You would say that! It would appeal, I knew, to your romantic but slightly mediocre mind.

The reader is shocked. We never get Hastings’ reaction, as Poirot always holds forth. One wonders why Hastings doesn’t walk out on Poirot with this constant verbal denigration.

Modern, cutting-edge references

‘The Talkies’: a phrase used by Nick Buckley.

There had been attempts to perfect synchronized sound with cinematographic film from the turn of the 20th Century, using various different approaches. Earlier films were silent, with written dialogue for the audience to follow, and a live musician playing an organ or piano in the theatre, to add a sound track echoing the mood of the film from moment to moment. It was after the commercial success of the American film The Jazz Singer in 1927 that films changed. The Jazz Singer had its European premier in London in September 1928, so less than four years before this novel was published. ‘Talkies’ were an exciting novelty in the early 1930s.

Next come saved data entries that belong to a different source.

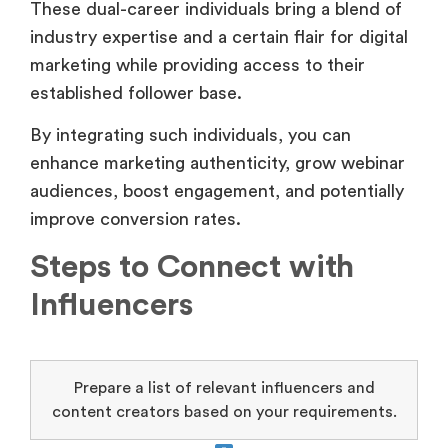
These dual-career individuals bring a blend of
industry expertise and a certain flair for digital
marketing while providing access to their
established follower base.
By integrating such individuals, you can
enhance marketing authenticity, grow webinar
audiences, boost engagement, and potentially
improve conversion rates.
Steps to Connect with
Influencers
Prepare a list of relevant influencers and
content creators based on your requirements.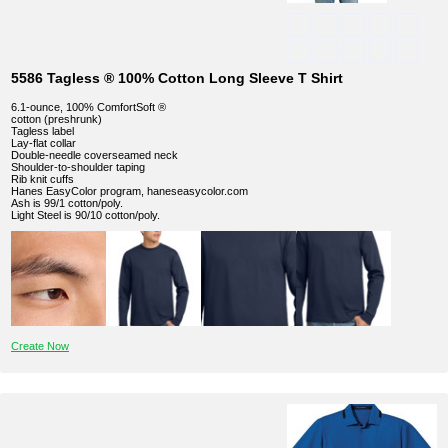
5586 Tagless ® 100% Cotton Long Sleeve T Shirt
6.1-ounce, 100% ComfortSoft ®
cotton (preshrunk)
Tagless label
Lay-flat collar
Double-needle coverseamed neck
Shoulder-to-shoulder taping
Rib knit cuffs
Hanes EasyColor program, haneseasycolor.com
Ash is 99/1 cotton/poly.
Light Steel is 90/10 cotton/poly.
Create Now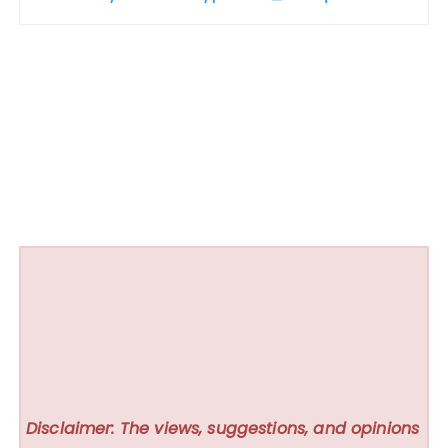
Disclaimer: The views, suggestions, and opinions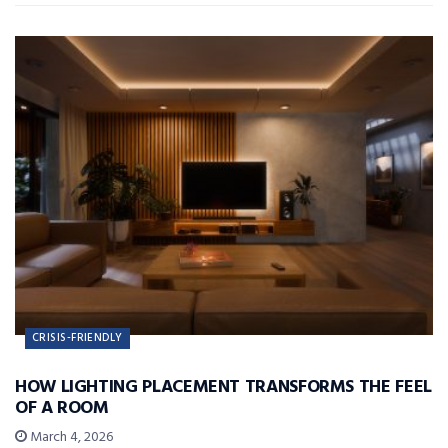
CRISIS-FRIENDLY
HOW LIGHTING PLACEMENT TRANSFORMS THE FEEL
OF A ROOM
March 4, 2026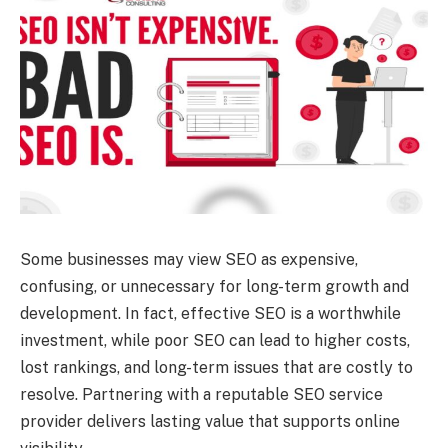
Some businesses may view SEO as expensive,
confusing, or unnecessary for long-term growth and
development. In fact, effective SEO is a worthwhile
investment, while poor SEO can lead to higher costs,
lost rankings, and long-term issues that are costly to
resolve. Partnering with a reputable SEO service
provider delivers lasting value that supports online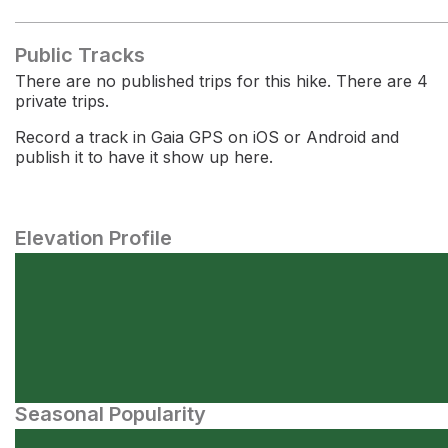
Public Tracks
There are no published trips for this hike. There are 4
private trips.
Record a track in Gaia GPS on iOS or Android and
publish it to have it show up here.
Elevation Profile
Seasonal Popularity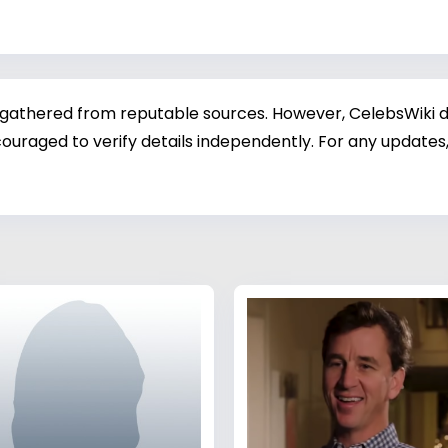
 gathered from reputable sources. However, CelebsWiki di
ouraged to verify details independently. For any updates,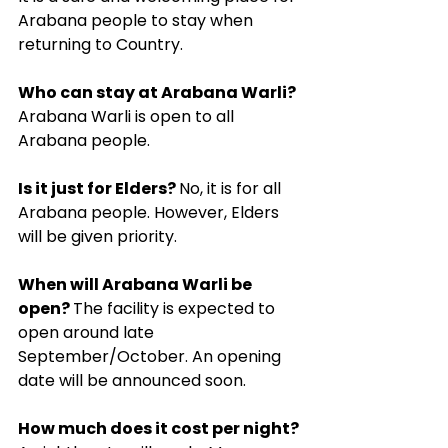
Arabana people to stay when 
returning to Country.
Who can stay at Arabana Warli? 
Arabana Warli is open to all 
Arabana people.
Is it just for Elders? 
No, it is for all 
Arabana people. However, Elders 
will be given priority.
When will Arabana Warli be 
open? 
The facility is expected to 
open around late 
September/October. An opening 
date will be announced soon.
How much does it cost per night? 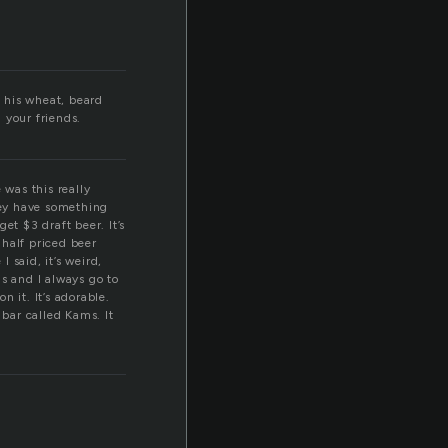
 his wheat, beard
l your friends.
 was this really
ey have something
t $3 draft beer. It’s
 half priced beer
 said, it’s weird,
s and I always go to
 it. It’s adorable.
bar called Kams. It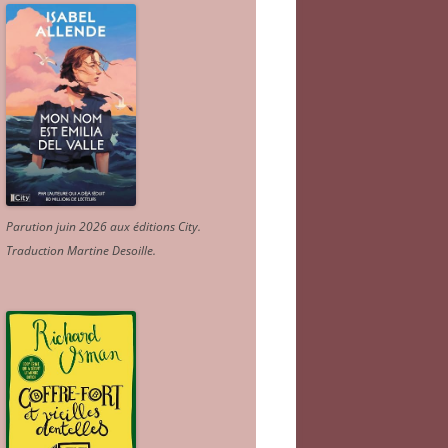
Parution juin 2026 aux éditions City.
Traduction Martine Desoille
.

Miss Buckley also possessed:

‘A gramophone and some records lying about at End House’. Thomas Edison invented the phonograph before Agatha Christie was born in 1877. In 1925 gramophones became standardized to play records at 78 rpm (revolutions per minute). Records were made of shellac: if you dropped one it would shatter, as I vividly remember from my childhood. It was not until 1945 that vinyl records could be manufactured cheaply, slowly replacing the pre-war records. Record players were popular as a source of immediate dance music for young people, since radio programmes were often the spoken word. There were no ‘music only’ radio stations or channels until much later. The BBC Light Programme was launched in 1945 and The Third Programme (now Radio 3), playing classical music, in 1946.

 

Nick Buckley’s father died of pneumonia in 1919, when Nick would have been about 11 yrs old. Agatha’s own father died of pneumonia in 1901 when Agatha was 11 yrs old.

Pseudo-Australians

There is a lot of humour with the Crofts pretending to be Australian. From the ‘cooiiee’ calls to each other, presumably warning each other that dangerous strangers are approaching their secluded hideout, to the cheerful upbeat banter, and their insistence in showing hundreds of snaps of the Outback. Christie had enjoyed her trip to Australia in 1922 with her then husband, Archie Christie. The Christie’s had done a round the world tour (see the Trivia for The Man in The Brown Suit for details). Christie drew on her personal experience of exuberant, well meaning Aussies, for her vivid caricature.

Cocaine Addiction

We think of crack cocaine as being a ‘modern curse’ of the wealthy young set, seeking danger and pleasure. It is striking that this book written 90 yrs ago shows that nothing has changed at all.